_TASK:_ Write out every line from the listing below where the string "their" is found.

_DATA PROVIDED:_
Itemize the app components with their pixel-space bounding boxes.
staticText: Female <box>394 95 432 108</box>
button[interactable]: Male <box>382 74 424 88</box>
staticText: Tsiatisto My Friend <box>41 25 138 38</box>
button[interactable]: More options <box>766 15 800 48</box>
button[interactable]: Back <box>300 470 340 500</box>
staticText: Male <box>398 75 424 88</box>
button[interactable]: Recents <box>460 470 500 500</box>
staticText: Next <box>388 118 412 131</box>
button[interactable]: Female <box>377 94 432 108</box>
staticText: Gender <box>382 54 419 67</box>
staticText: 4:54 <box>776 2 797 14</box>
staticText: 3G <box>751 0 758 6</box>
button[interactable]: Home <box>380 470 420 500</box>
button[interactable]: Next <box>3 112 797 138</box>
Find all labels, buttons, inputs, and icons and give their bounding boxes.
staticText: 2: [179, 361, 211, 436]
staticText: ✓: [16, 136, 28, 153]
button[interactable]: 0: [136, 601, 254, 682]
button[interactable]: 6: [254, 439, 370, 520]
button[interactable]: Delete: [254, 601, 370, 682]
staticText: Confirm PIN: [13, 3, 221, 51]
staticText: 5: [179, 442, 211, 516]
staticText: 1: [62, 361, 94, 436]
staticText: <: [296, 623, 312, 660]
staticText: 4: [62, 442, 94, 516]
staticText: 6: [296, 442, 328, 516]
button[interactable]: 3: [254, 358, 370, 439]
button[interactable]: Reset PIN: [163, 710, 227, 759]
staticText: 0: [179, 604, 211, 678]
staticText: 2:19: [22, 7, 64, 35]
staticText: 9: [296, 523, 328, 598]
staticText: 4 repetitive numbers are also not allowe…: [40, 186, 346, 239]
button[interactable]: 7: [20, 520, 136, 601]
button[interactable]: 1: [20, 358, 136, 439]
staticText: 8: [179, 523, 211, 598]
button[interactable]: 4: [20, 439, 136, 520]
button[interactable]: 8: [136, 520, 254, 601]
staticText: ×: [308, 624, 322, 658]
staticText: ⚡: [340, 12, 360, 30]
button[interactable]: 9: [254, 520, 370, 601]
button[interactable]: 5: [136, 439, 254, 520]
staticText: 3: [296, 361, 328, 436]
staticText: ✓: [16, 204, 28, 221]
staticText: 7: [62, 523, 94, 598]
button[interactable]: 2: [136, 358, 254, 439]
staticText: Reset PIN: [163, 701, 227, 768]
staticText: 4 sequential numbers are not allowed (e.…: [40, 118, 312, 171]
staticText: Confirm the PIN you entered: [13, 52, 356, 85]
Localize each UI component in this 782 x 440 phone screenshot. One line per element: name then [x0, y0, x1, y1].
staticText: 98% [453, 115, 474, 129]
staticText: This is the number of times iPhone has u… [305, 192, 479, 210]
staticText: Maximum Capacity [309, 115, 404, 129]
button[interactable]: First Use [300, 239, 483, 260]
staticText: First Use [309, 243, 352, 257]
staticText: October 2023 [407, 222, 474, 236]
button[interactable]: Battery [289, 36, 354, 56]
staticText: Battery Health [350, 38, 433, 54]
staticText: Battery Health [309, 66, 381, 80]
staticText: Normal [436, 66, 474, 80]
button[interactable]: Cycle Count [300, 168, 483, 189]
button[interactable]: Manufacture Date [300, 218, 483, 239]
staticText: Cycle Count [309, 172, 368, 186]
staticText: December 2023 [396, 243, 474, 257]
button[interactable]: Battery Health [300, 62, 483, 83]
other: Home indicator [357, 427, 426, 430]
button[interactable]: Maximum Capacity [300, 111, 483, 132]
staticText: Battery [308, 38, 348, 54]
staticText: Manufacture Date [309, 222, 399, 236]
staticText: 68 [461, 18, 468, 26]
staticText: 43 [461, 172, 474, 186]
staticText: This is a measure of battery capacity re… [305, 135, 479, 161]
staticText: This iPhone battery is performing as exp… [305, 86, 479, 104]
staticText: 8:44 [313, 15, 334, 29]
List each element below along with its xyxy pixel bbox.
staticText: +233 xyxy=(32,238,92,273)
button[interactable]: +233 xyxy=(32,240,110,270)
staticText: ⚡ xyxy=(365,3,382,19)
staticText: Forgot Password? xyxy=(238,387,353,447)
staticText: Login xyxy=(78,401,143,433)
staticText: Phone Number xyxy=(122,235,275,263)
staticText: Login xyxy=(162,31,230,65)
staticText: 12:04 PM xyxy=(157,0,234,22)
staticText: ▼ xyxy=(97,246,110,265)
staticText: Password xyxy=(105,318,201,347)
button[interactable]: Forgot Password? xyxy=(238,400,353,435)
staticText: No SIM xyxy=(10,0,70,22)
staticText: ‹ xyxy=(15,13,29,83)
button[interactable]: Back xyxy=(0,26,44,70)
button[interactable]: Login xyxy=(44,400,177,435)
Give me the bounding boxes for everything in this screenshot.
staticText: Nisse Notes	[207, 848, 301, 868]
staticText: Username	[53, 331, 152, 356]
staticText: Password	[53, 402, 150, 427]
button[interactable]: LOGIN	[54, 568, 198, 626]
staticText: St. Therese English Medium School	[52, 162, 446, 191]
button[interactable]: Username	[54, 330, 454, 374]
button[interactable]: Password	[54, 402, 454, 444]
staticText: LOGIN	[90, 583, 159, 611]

_SOLUTION TO THIS TASK:_
Itemize the app components with their pixel-space bounding boxes.
Find all labels, buttons, inputs, and icons and give their bounding boxes.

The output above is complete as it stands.